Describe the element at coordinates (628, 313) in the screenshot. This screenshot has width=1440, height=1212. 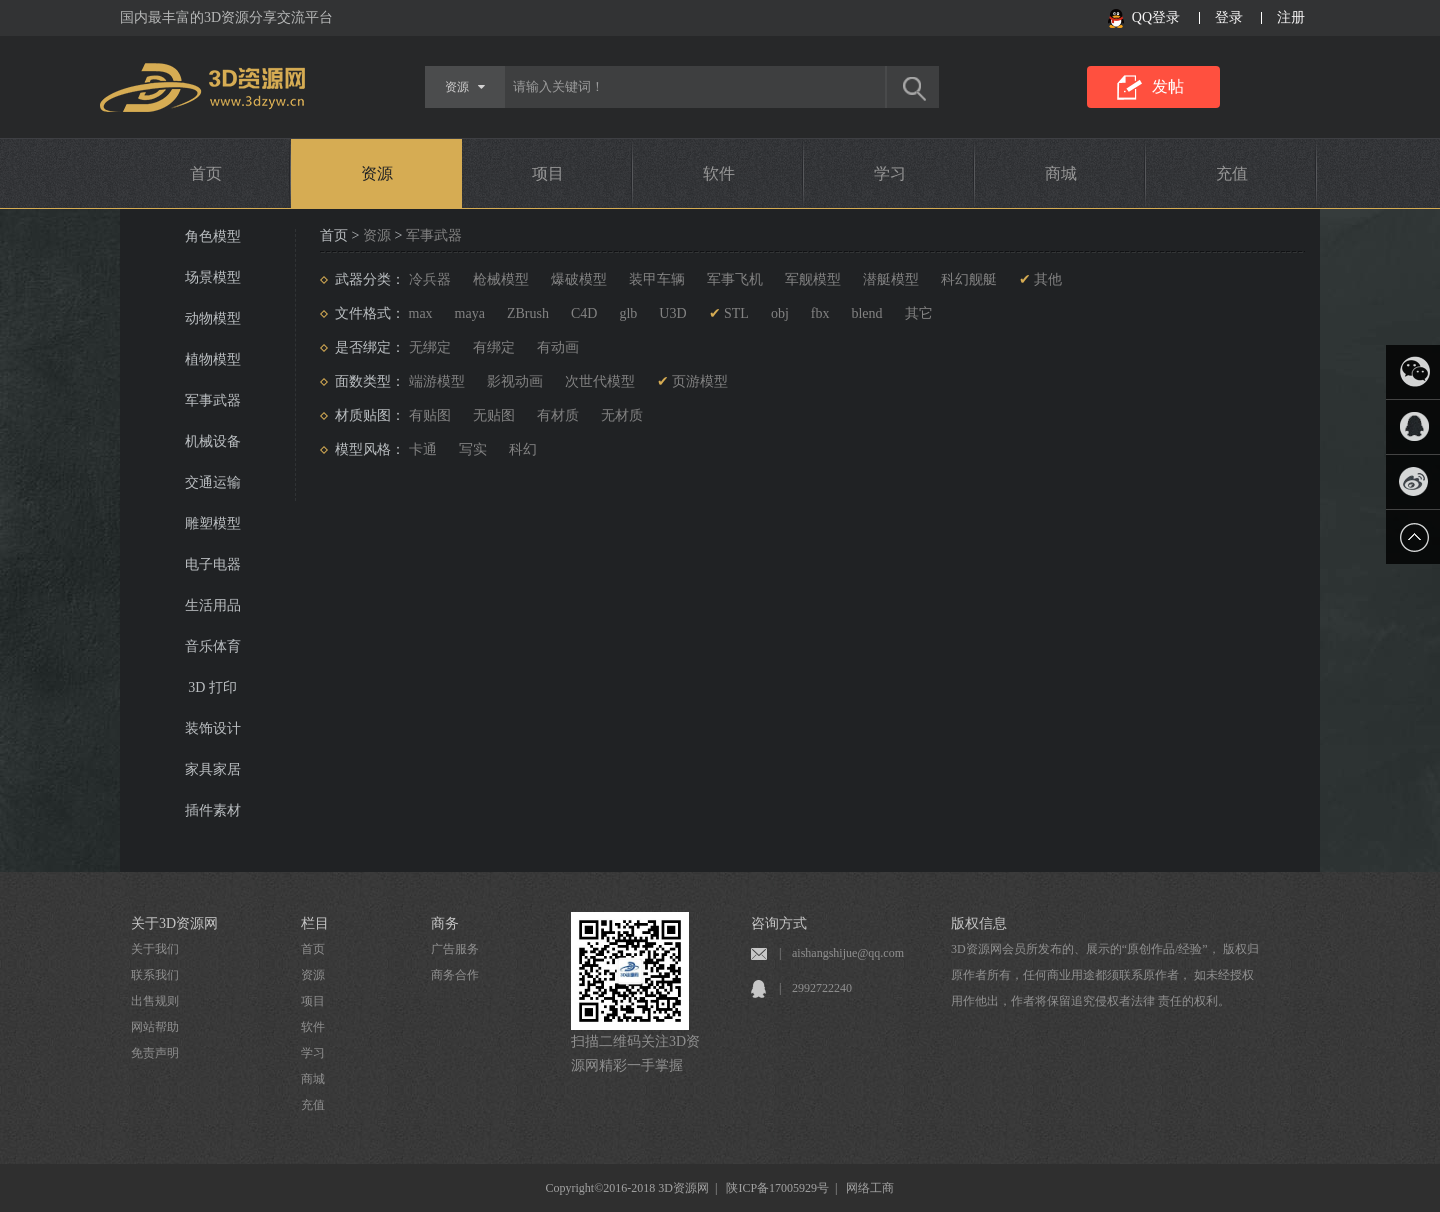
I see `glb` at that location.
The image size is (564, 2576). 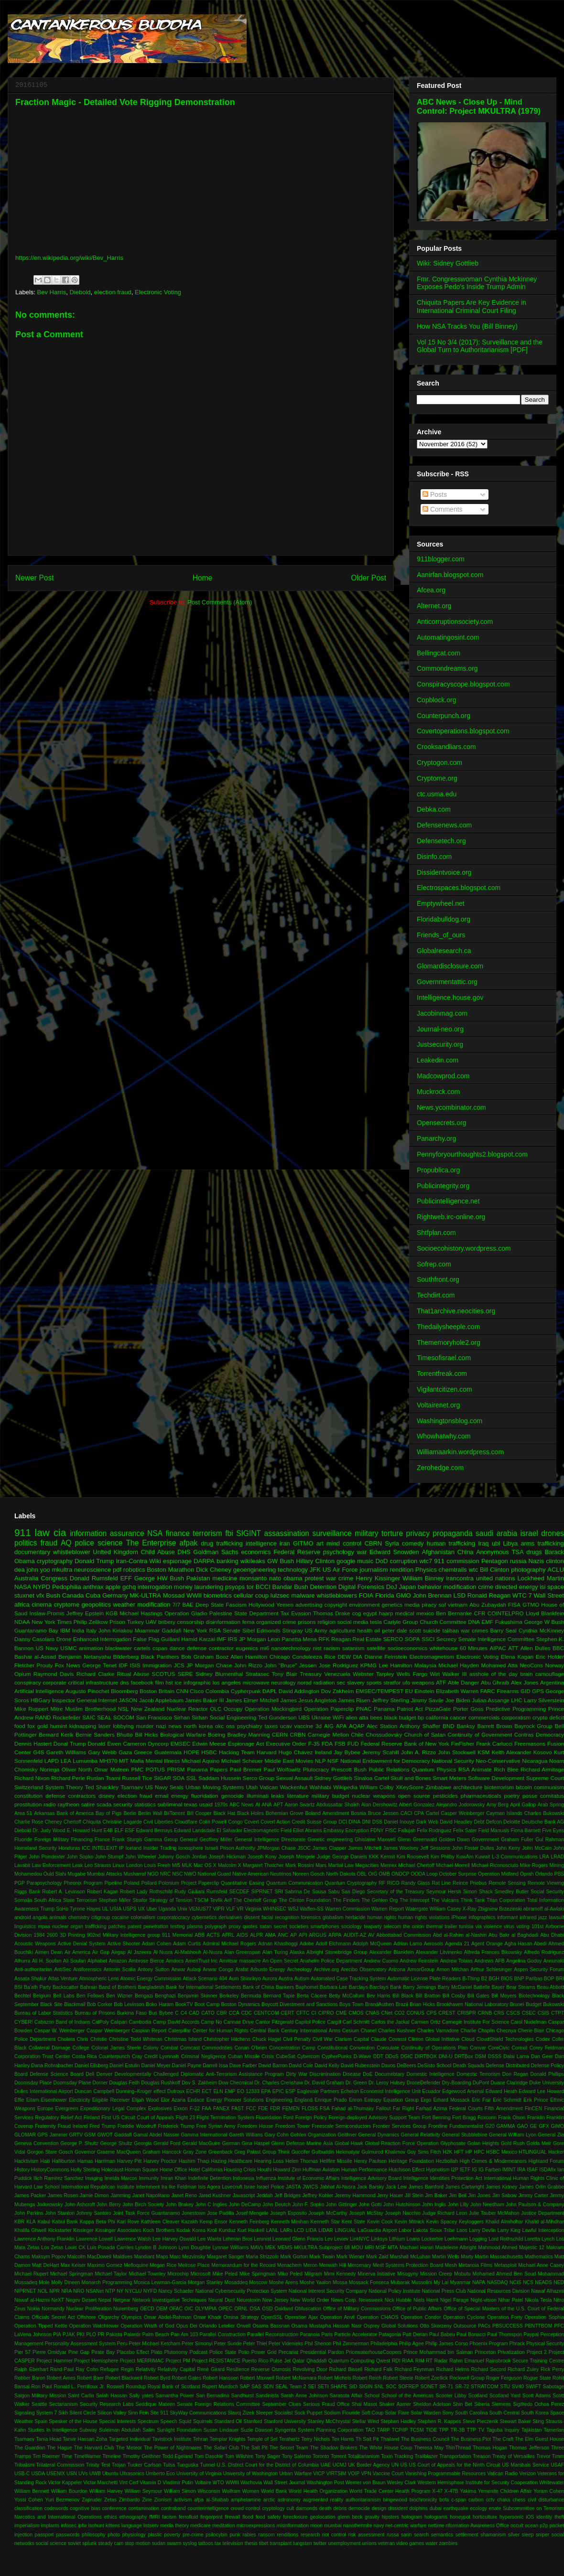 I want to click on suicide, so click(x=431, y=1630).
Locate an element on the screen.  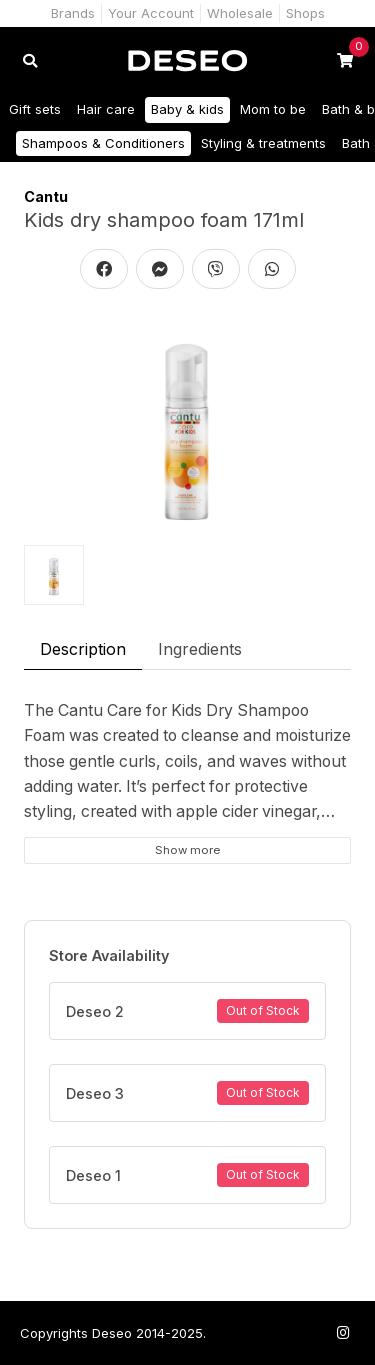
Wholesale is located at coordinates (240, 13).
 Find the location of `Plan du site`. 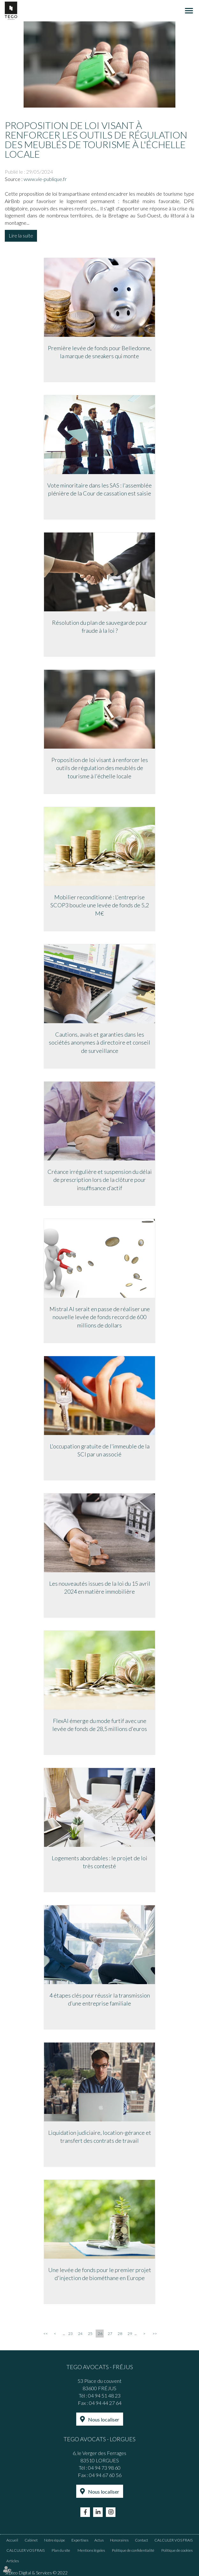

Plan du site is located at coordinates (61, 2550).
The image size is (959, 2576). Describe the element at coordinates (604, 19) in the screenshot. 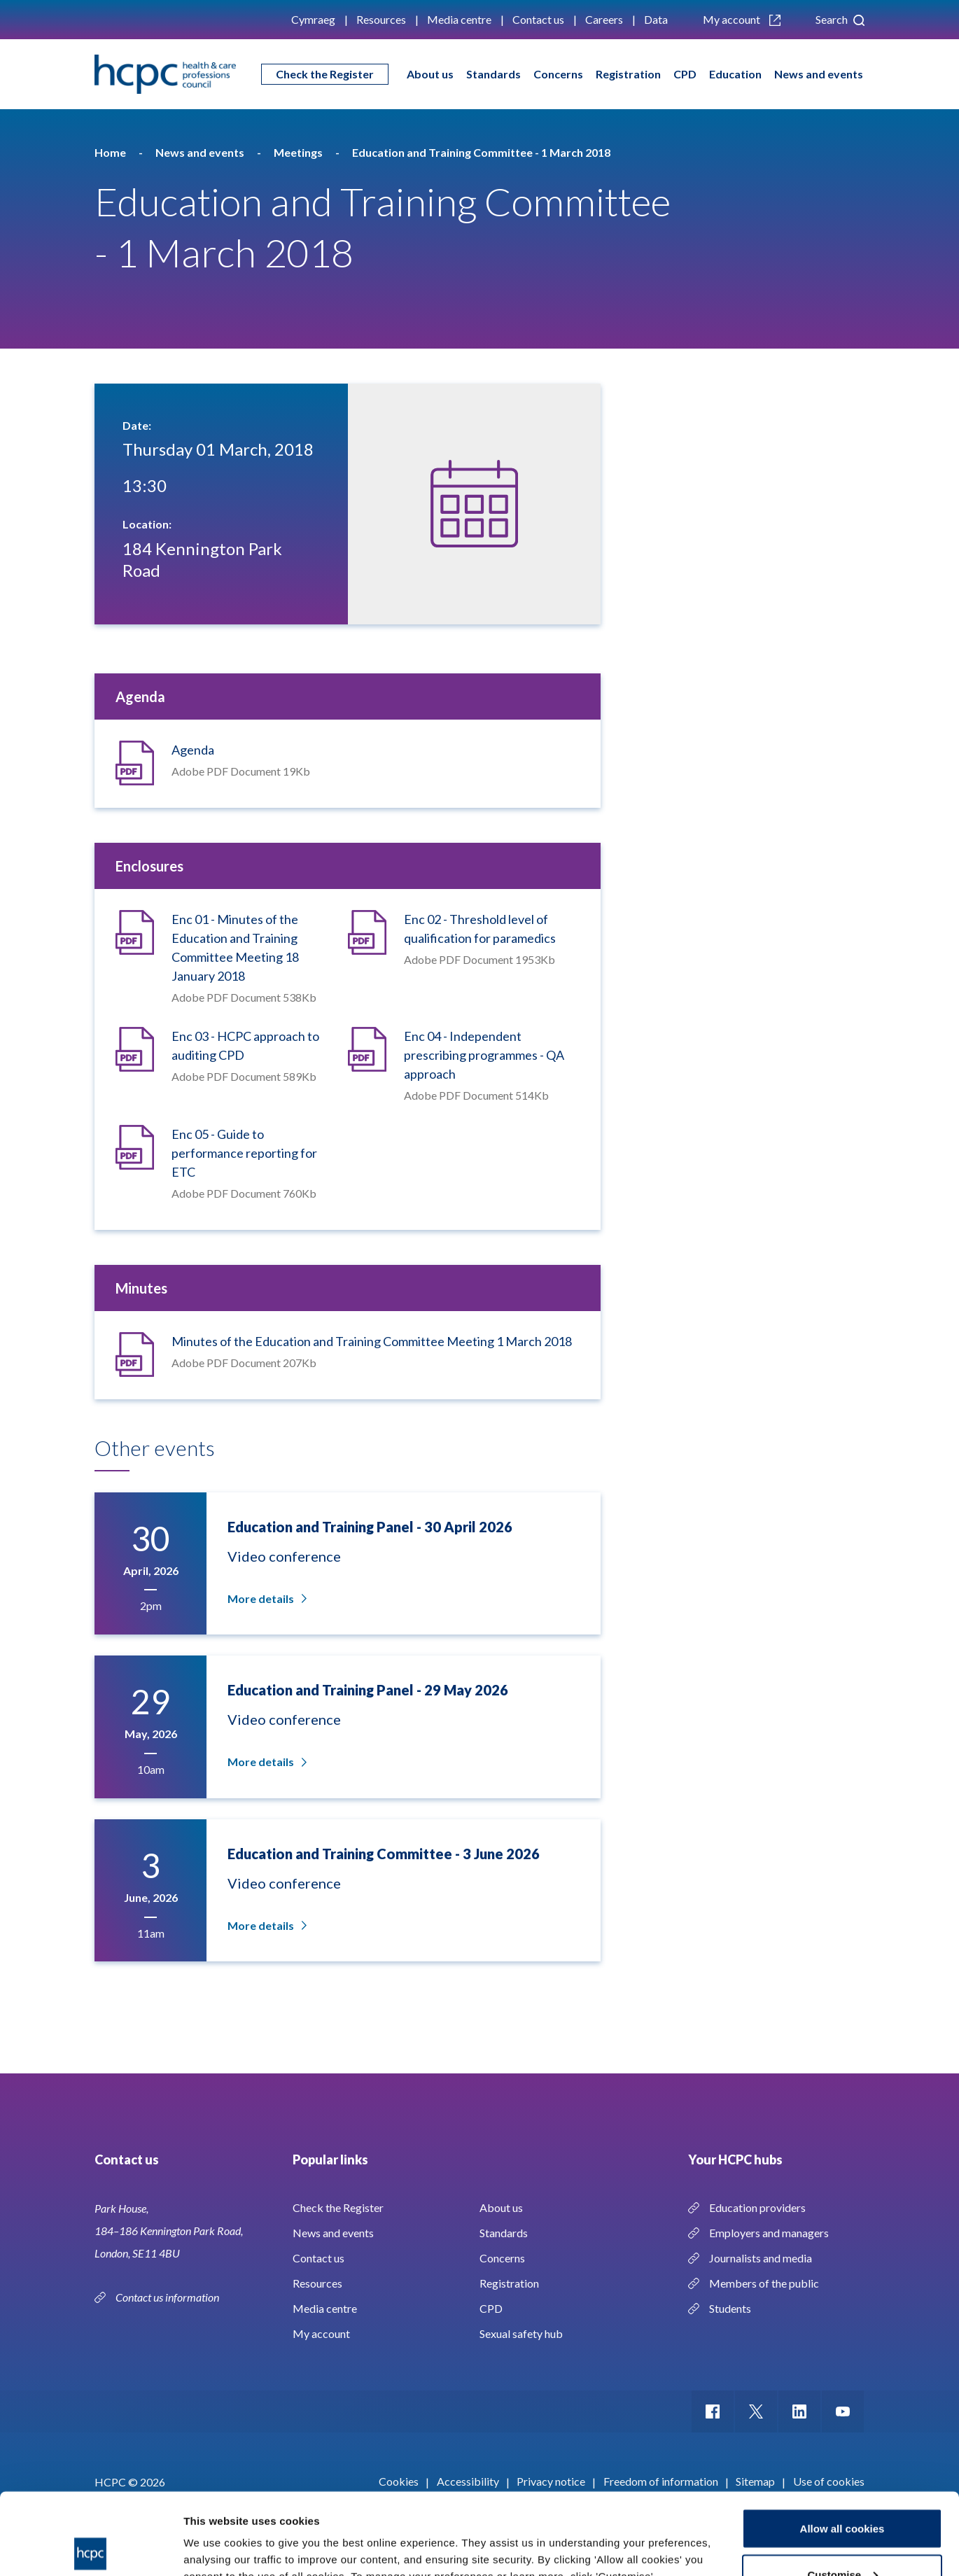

- [ABOUT THIS EXERCISE] Please copy, exactly as written, the lines from the one that contains "Locate an element on the screen." through the end of the records, both ends included. Do not include the pictures.

- [TASK OUTPUT]
Locate an element on the screen.  
Wholesale is located at coordinates (240, 13).
 Find the location of `Plan du site`. 

Plan du site is located at coordinates (61, 2550).
The image size is (959, 2576). Describe the element at coordinates (604, 19) in the screenshot. 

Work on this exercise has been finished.